Australian Open – Round 1st + 2nd

Before the tournament withdrew three players who would have been seeded: Florian Mayer, Marin Cilic and Robin Soderling. The last one has been suffering an injury since July 2011.
It’s been a good tournament so far for the local fans. The old legend (Lleyton Hewitt – 181) and the new big hope (eleven years younger Bernard Tomic – 38) moved through to the third round with entertaining matches on Rod Laver Arena. Especially in the first round against left-handers, Hewitt came back from a 1:5 deficit in the 4th set to beat a talented Stebe (I expect he might advance to the Top 30 this season), Tomic survived a 5-setter with an experienced Verdasco, despite two-sets-to-love down and *3:4 in the 5th set.
There wasn’t a triple bagel in the history of the Australian Open, but Novak Djokovic equaled an impressive achievement of Murray, winning 17 games in a row in Melbourne #. The defending champion and the main favorite to the title, did it in the first round after being a break down at 1:2 playing against a weak Italian player Paolo Lorenzi, who stunned through set and a half Nadal last year in Rome. “Obviously I want to get a good start of the year in my first official match in this season,” said Djokovic. “I am satisfied with the overall performance today. It took me a couple games to get into the right rhythm. It’s a bit difficult conditions. I think it was really the hottest day since I’ve arrived here, so trying to get used to that.” The Serb won also first two games of his another match with Giraldo. Astonishing 16-game winning streaks notched also Germans Philipps: Petzschner against Lukas Rosol (6-0, 6-0, 6-2) and Kohlschreiber, who bagelled Monaco in the 5th set in the opening round, and took first 10 games of his second round match with Riba when the Spaniard retired at 0-6, 0-4… “I wanted to win badly [with a] triple bagel,” said Petzschner [63] playing this season in unusual knee high socks. “Maybe it’s a lifetime opportunity. I’m not sad that I didn’t make it. I was just trying as hard as I could, and it just didn’t pay out at the end.” In the second round the flamboyant German ended Raonic’s impressive streak of 72 games held on serve (counting since his last match of the previous season in Paris) but it was enough only to get a set.

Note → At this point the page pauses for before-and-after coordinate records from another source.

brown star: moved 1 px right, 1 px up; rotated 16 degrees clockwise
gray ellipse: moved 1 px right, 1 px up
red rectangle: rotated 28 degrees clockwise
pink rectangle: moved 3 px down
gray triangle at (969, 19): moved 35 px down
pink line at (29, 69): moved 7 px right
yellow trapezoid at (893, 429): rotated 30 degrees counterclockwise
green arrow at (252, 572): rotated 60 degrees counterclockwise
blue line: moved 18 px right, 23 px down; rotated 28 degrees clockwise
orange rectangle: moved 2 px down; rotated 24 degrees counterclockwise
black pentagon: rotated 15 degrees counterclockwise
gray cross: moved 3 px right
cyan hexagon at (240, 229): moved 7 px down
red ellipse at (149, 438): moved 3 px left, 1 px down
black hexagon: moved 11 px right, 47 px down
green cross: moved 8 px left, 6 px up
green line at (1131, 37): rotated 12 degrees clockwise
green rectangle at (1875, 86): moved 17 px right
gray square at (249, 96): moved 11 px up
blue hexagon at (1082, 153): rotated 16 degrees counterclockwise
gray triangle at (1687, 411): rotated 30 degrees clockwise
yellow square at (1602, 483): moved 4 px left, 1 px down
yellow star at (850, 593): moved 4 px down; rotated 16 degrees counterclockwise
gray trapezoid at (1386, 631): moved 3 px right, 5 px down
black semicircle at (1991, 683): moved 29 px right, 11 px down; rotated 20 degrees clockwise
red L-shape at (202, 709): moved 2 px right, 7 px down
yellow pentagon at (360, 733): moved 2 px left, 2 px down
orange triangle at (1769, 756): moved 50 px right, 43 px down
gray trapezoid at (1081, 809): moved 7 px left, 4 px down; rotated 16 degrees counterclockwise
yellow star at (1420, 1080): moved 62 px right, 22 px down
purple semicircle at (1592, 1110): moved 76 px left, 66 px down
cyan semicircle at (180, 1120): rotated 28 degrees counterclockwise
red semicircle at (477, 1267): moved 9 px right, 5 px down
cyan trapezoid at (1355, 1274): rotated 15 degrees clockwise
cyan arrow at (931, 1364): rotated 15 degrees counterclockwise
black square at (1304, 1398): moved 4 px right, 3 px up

In contrary to Djokovic, his compatriots had more than three-hour opening matches. Janko Tipsarevic prevailed in 4 sets against Tursunov saving 3 set points to avoid a 0-2 deficit (14:12 in a 83-minute tie-break set, one of three longest tie-breaks this season by far) whereas Viktor Troicki surprised me a lot erasing a two-sets-to-love deficit against Juan Carlos Ferrero. In the 4th set Troicki was 5:6 (0-30) on serve, then fought off two ad-match points, and came back from a 0:1* (0-30) in the 5th set to win 4-6, 6-7, 6-2, 7-6, 6-2. This way Troicki known as one of the biggest chokers on the tour, ousted a player who never lost a match point-up ‘the best of five’ encounter during his very long career.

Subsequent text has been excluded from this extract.